Jonah Goldberg‘s latest column informs National Review Onlin readers about the “shockingly dishonest propaganda being peddled by leading Democrats and media outlets” about Republicans and efforts to ban contraception.

Part of the problem is simply psychological projection. Since many liberals believe there’s no valid limiting principle on government’s ability to do “good,” they assume that conservatives believe there’s no valid limiting principle to do “bad.”

Rick Santorum, who unproductively helped inject birth control into the GOP primaries, nonetheless explained the flaw in this thinking. “Here’s the difference between me and the Left, and they don’t get this. Just because I’m talking about it doesn’t mean I want a government program to fix it. That’s what they do. That’s not what we do.”

But don’t tell that to the Democrats who are desperate to accuse the Republicans of Comstockery. …

… The Obama campaign insists that “if Mitt Romney and a few Republican senators get their way, employers could be making women’s health care decisions for them” and require that women seek a permission slip to obtain birth control.

It’s all so breathtakingly mendacious.

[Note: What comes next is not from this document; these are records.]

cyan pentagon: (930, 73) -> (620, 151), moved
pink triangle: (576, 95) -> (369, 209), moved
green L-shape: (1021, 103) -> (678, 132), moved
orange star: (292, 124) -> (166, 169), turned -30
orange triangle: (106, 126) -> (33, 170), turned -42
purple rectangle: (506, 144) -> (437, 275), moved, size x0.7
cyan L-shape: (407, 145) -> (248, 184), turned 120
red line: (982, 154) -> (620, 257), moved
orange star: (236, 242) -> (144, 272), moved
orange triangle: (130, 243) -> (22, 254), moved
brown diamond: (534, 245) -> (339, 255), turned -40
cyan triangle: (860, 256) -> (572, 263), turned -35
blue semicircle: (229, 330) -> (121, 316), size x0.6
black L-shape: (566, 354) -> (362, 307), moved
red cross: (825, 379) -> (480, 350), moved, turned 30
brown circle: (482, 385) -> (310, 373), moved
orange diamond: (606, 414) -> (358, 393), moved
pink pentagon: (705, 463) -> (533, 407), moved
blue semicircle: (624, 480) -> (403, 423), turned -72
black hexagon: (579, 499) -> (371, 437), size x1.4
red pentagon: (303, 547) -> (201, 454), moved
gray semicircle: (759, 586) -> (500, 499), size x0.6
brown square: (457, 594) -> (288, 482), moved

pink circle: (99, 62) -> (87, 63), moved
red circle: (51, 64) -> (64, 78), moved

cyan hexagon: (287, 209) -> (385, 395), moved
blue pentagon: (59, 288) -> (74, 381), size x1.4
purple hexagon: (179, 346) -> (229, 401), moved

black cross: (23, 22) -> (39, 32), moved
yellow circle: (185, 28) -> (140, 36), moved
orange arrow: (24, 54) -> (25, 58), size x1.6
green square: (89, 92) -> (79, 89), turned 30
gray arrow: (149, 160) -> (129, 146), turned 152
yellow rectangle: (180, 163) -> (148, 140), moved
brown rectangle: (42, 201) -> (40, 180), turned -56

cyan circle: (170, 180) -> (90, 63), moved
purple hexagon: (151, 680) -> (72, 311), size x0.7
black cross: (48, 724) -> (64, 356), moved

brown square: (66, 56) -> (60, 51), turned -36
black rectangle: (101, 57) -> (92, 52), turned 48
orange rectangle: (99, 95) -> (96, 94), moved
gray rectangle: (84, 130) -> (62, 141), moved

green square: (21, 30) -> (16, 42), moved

Rather than transport us to President Franklin Pierce’s America, never mind Charlemagne’s Europe, the Blunt amendment would send America hurtling back to January 2012. In that Handmaid’s Tale of an America, women were free to buy birth control from their local grocery store or Walmart pharmacy, and religious employers could opt not to subsidize the purchase. What a terrifying time that must have been for America’s women.